Eine Motorradfahrt über sämtliche Rotlichter der Zürcher Langstrasse gibt das Tempo vor. Gabriel (Pablo Caprez) hat sich mit seinem Rollbrett angehängt, sein bester Freund Joel (Tonatiu Radhzi) ist der Fahrer, und das reine Leben gewinnt in diesem Spiel mit dem Tod. Gegen Ende des Films wird die Fahrt wiederholt. Wie sie wohl diesmal ausgeht?
Im Rausch der Bilder
Die Konstellation von «Soul of a Beast» folgt dem ewigen Planetarium des Kinomelodrams. Gabriel ist nicht mehr so frei, wie er gerne wäre. Er betreut in seiner Langstrassenwohnung seinen kleinen Sohn Jamie, den er mit der psychisch ausgeklinkten Goldküstenprinzessin Zoé (Luna Wedler) gezeugt hat. Die aber liegt im Palast ihrer Mutter im Bett und hat den Boden unter den Füssen verloren.
Zoés böse Mutter ist Nachrichtensprecherin und erklärt der Welt auf TV24 die Welt – auf Französisch. Sie wird von Lolita Chammah gespielt, der Tochter von Isabelle Huppert. Der Film hat ausserdem einen japanischen Erzähler, der eindrückliche Manga-Sätze über die Bilder spricht. Zürich sieht aus wie ein schmutziges Tokio.
Das Drama bricht aus, als sich Gabriel auf den ersten Blick in Joels neue Freundin Corey (Ella Rumpf) verliebt, nachdem die drei im nächtlichen Mescalin-Rausch Zoo-Tiere befreien, darunter ein Puma-Paar und eine Giraffe.
Zuweilen erinnert das an David Lynchs «Wild at Heart». Das liegt daran, dass auch dieser Film nicht irgendeine Geschichte erzählt, sondern essenzielles Kino sein will – so wie Wong Kar-Wais «In the Mood for Love», wie die indischen Melodramen, die Gabriel einmal beschwört und wie die Mangas und Wuxia-Schwertkämpferfilme, die «Soul of a Beast» evoziert.
Ein dramatischer Tagtraum
Corey erklärt Gabriel ihre Verliebtheit in wenigen Sätzen: Er löse in ihr ein Gefühl aus, das sie seit Kindheit immer gehabt hätte. Ein Gefühl, dass es keine Zeit gäbe, dass sie alles tun könne, dass alles möglich sei.
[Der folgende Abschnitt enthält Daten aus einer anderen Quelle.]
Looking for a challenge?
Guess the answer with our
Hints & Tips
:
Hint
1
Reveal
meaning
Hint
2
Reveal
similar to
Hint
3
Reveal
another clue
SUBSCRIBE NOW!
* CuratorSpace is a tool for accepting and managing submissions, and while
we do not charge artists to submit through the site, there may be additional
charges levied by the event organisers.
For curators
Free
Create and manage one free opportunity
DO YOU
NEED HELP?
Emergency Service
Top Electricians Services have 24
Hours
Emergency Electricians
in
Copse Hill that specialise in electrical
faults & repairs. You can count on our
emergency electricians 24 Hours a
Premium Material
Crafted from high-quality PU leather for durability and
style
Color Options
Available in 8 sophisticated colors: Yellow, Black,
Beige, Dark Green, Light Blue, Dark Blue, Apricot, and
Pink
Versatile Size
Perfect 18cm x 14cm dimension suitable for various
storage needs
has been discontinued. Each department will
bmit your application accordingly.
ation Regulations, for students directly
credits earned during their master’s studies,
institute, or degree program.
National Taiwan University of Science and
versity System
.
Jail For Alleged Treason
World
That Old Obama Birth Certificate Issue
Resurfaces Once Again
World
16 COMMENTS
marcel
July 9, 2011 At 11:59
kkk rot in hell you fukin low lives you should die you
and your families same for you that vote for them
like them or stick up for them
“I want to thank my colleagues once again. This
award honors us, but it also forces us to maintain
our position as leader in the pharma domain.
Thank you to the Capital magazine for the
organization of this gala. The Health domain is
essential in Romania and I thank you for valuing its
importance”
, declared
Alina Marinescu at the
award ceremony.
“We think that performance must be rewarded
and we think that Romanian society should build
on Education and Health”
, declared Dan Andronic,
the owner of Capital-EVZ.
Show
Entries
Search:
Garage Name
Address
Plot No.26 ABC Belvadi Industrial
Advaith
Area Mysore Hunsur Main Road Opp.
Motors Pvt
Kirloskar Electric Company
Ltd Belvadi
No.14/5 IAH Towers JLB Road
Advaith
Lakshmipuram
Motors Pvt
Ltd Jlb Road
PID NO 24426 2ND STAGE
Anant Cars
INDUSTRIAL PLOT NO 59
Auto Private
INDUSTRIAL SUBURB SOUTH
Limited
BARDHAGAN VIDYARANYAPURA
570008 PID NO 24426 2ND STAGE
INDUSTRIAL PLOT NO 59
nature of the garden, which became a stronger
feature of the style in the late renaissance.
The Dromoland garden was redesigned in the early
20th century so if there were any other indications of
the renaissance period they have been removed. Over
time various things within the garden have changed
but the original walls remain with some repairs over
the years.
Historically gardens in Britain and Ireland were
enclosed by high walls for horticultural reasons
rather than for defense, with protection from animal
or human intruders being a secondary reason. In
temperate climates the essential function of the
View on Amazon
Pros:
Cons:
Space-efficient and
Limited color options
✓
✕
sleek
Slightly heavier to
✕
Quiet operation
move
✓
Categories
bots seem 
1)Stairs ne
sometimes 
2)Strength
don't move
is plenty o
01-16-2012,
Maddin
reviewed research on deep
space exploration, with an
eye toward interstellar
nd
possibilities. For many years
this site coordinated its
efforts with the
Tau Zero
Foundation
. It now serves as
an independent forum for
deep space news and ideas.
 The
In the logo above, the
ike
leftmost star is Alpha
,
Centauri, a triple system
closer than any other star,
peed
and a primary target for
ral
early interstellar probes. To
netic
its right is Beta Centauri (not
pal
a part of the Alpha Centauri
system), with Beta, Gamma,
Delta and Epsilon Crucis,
Das ist das Herz von «Soul of a Beast» – oder eben die Seele: Diese grosse, schmerzliche Sehnsucht, die das Kino immer sucht, den dramatischen Tagtraum, den Rausch, den Absturz, der zum Höhenflug wird.
Das gelingt Lorenz Merz und seinen vielen Mitkünstlerinnen und Mitkünstlern fast durchgehend. Nicht nur die Bilder und die Montage fliegen und rauschen, auch die Musik entfaltet in Form von klassischen Hollywood-Streichern ihre Magie. Nur um dann zu verstummen zur Stille im Wald, die das grossartige Sounddesign dieses Films erst richtig zur Geltung kommen lässt.
Kitsch, Abstürze und Overdrive
Auch die jungen Wilden werden älter. Lorenz Merz, geboren 1981, anerkennt mit «Soul of a Beast» die vorgespurte Kino-Essenz unserer Träume und Ängste.
Sein neuer Film ist zugleich ein eigenständiges Kunstwerk und die Summe all dessen, was dazu geführt hat. Und dazu gehören der Kitsch, die Abstürze und der Overdrive, ja selbst die Längen und die Wiederholungen.
«Ein einsames Kind hat nur seine Vorstellungskraft», sagt die japanische Stimme einmal. Wenn das Kind kein Kind mehr ist, hat es dazu noch die Erinnerungen. Die eigenen und die gemachten, vom Kino geschenkten. Die Seele dieses Biestes ist das Kino selbst.